There are a great deal of initiatives set up to try and get Mothers back into work and many more still whose role it is to spotlight teenagers – perhaps predictably the age of prosperity was the age of money wasting. Along with the bursting of the housing bubble in America, the economy soon was to be damned, for which we will pay, in spite of bailouts.

What was necessary thereafter was to fix what we shall call the double-spending problem in public services.

The advent of internet shopping has bought about what is known as e-money (as you can guess, this is money that is redeemable online), and this money is easy to duplicate. So, the boffs started to work out ways to rectify what had started to be called the double-spending problem. Those boffs made tracks to solve this problem by making it so every time e-money was spent a computer bank is notified to take note of every sale (so as to curb duplication).
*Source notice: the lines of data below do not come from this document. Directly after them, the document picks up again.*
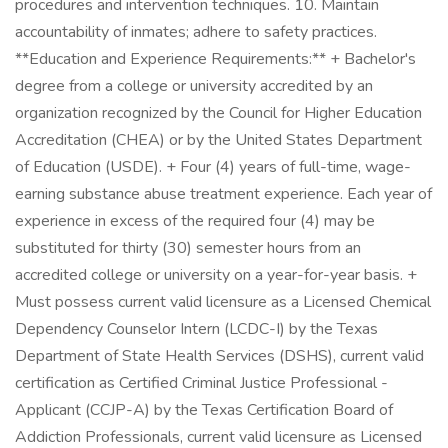
procedures and intervention techniques. 10. Maintain
accountability of inmates; adhere to safety practices.
**Education and Experience Requirements:** + Bachelor's
degree from a college or university accredited by an
organization recognized by the Council for Higher Education
Accreditation (CHEA) or by the United States Department
of Education (USDE). + Four (4) years of full-time, wage-
earning substance abuse treatment experience. Each year of
experience in excess of the required four (4) may be
substituted for thirty (30) semester hours from an
accredited college or university on a year-for-year basis. +
Must possess current valid licensure as a Licensed Chemical
Dependency Counselor Intern (LCDC-I) by the Texas
Department of State Health Services (DSHS), current valid
certification as Certified Criminal Justice Professional -
Applicant (CCJP-A) by the Texas Certification Board of
Addiction Professionals, current valid licensure as Licensed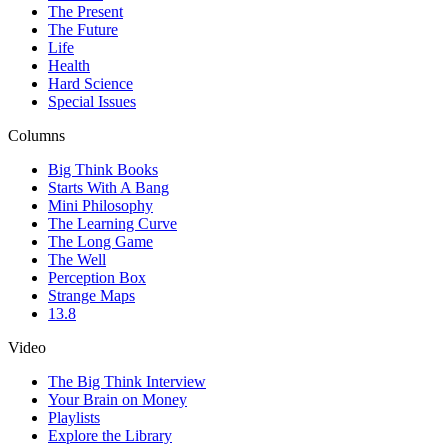
The Present
The Future
Life
Health
Hard Science
Special Issues
Columns
Big Think Books
Starts With A Bang
Mini Philosophy
The Learning Curve
The Long Game
The Well
Perception Box
Strange Maps
13.8
Video
The Big Think Interview
Your Brain on Money
Playlists
Explore the Library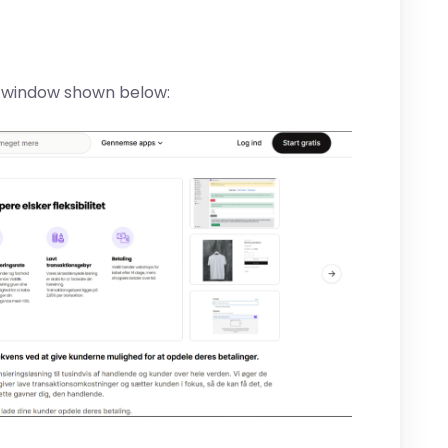
e window shown below: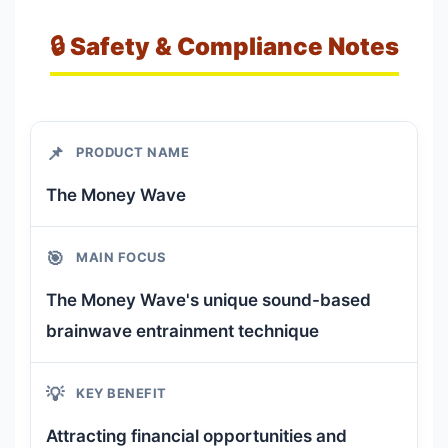
🔒 Safety & Compliance Notes
📌
PRODUCT NAME
The Money Wave
🎯
MAIN FOCUS
The Money Wave's unique sound-based
brainwave entrainment technique
💡
KEY BENEFIT
Attracting financial opportunities and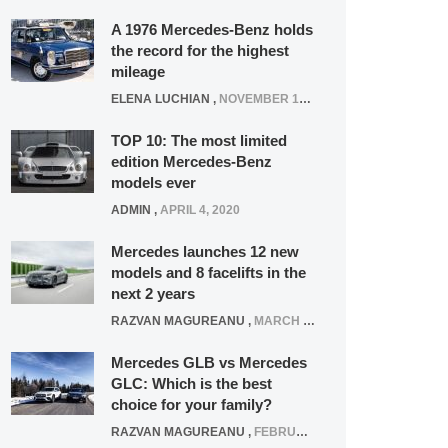
A 1976 Mercedes-Benz holds
the record for the highest
mileage
ELENA LUCHIAN
,
NOVEMBER 12, 2021
TOP 10: The most limited
edition Mercedes-Benz
models ever
ADMIN
,
APRIL 4, 2020
Mercedes launches 12 new
models and 8 facelifts in the
next 2 years
RAZVAN MAGUREANU
,
MARCH 5, 2025
Mercedes GLB vs Mercedes
GLC: Which is the best
choice for your family?
RAZVAN MAGUREANU
,
FEBRUARY 15, 2021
Public spending has is its very own double-spending problem, though fortunately government have their very own cohort of boffs and they have realised the Total Place initiative.
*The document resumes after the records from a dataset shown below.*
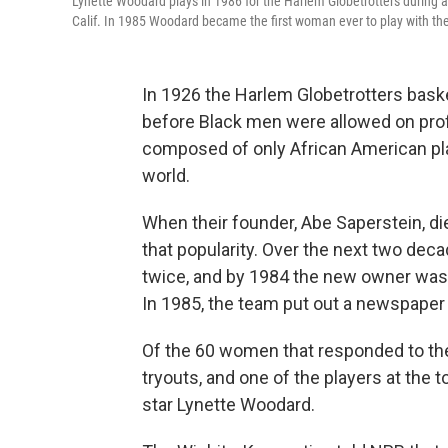
Lynette Woodard plays in 1986 for the Harlem Globetrotters during
Calif. In 1985 Woodard became the first woman ever to play with th
In 1926 the Harlem Globetrotters bask
before Black men were allowed on prof
composed of only African American play
world.
When their founder, Abe Saperstein, die
that popularity. Over the next two de
twice, and by 1984 the new owner was 
In 1985, the team put out a newspaper
Of the 60 women that responded to the
tryouts, and one of the players at the t
star Lynette Woodard.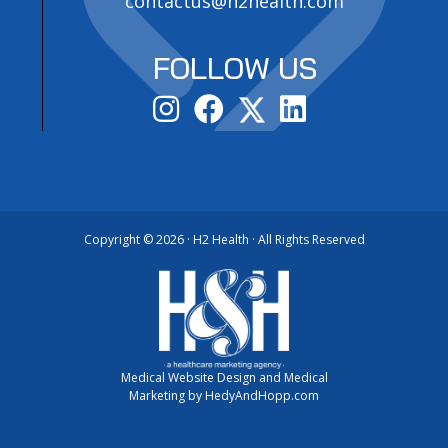
contactus@h2health.com
FOLLOW US
Copyright ©
2026 · H2 Health · All Rights Reserved
Medical Website Design and Medical
Marketing by
HedyAndHopp.com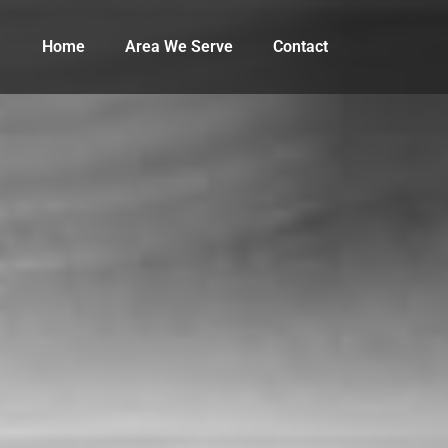
Home
Area We Serve
Contact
The initiative, currently in its pilot stage in several authorities including Birmingham, aims to join up different services in the public sector with the intention of re-emphasising roles and remits, removing communication barriers between services which ought to be more joined up (as any frontline worker will inform, communication features as a major problem between, say for example, those working within children’s services and those working in mental health services, who would both benefit a great deal if communication barriers were removed – which in many instances they are – on a wider, national scale) and eventually making it far easier to ascertain what, and what is not, value for money.

With children’s services – in 2008\9 costing £63.18bn of the £620.685bn of total spending (around 10%) – it is crucial at once to recognise that austerity should definitely not affect some areas, but a sensible strategy be employed to identify where spending should reallocated to.

The Action for Children/NEF document Backing the Future made the very important and plausible case that spending should remain in carefully targeted areas of early intervention, in spite of the looming time where many areas of the public sector will be fighting over money from a smaller pot. Their report claimed to prove that “a 10-year investment of £191 billion in targeted interventions, such as working with families to keep children out of the care system, or improving parenting skills, will deliver a net return of £269 billion” though assured us that if at first this looks like a tremendously huge sum of money, to compare it with “the £4 trillion cost over 20 years of continuing with the current paradigm under which we continue to pay the costs of what are preventable social problems.”

Furthermore, these sums are only the ones they would declare to the treasury; their estimates are “for every £1 invested annually, between £7.60 and £9.20 of social value is generated for individuals, families, communities and other local services.”

One measure I suggest we don’t cut is the Child Trust Fund (savings and investment account for children born on or after 1 September 2002 which the government adds a £250 voucher to, in order to start their account, which can be topped up by parents, family or friends to a maximum of £1,200 a year). At an event on the CTF held by the Fabian Society recently, Carey Oppenheim of the IPPR, to the question of whether the fund was a wasteful use of public spending, replied no, adding that it was a small price to pay for something that has so much potential in social value, noting that it was an easy target for cuts because there would be, strictly speaking, “no losers”.

David White of The Children’s Mutual also added that it would be invaluably beneficial for “youngsters to arrive at adulthood with … opportunity” such as is the potential of the fund.

Critics may see it as wasteful, but they forget the added social value of it, others may see it as demonstrating the government’s need to rely on assets in their welfare schemes, but they forget that the child trust find should not be seen as party political, but as an inexpensive gesture. Though further, as something that can actually go a long way for children when their transition into adulthood comes, much like is the case for early intervention initiatives also, which for the reasons I’ve explained, should be spared the axe.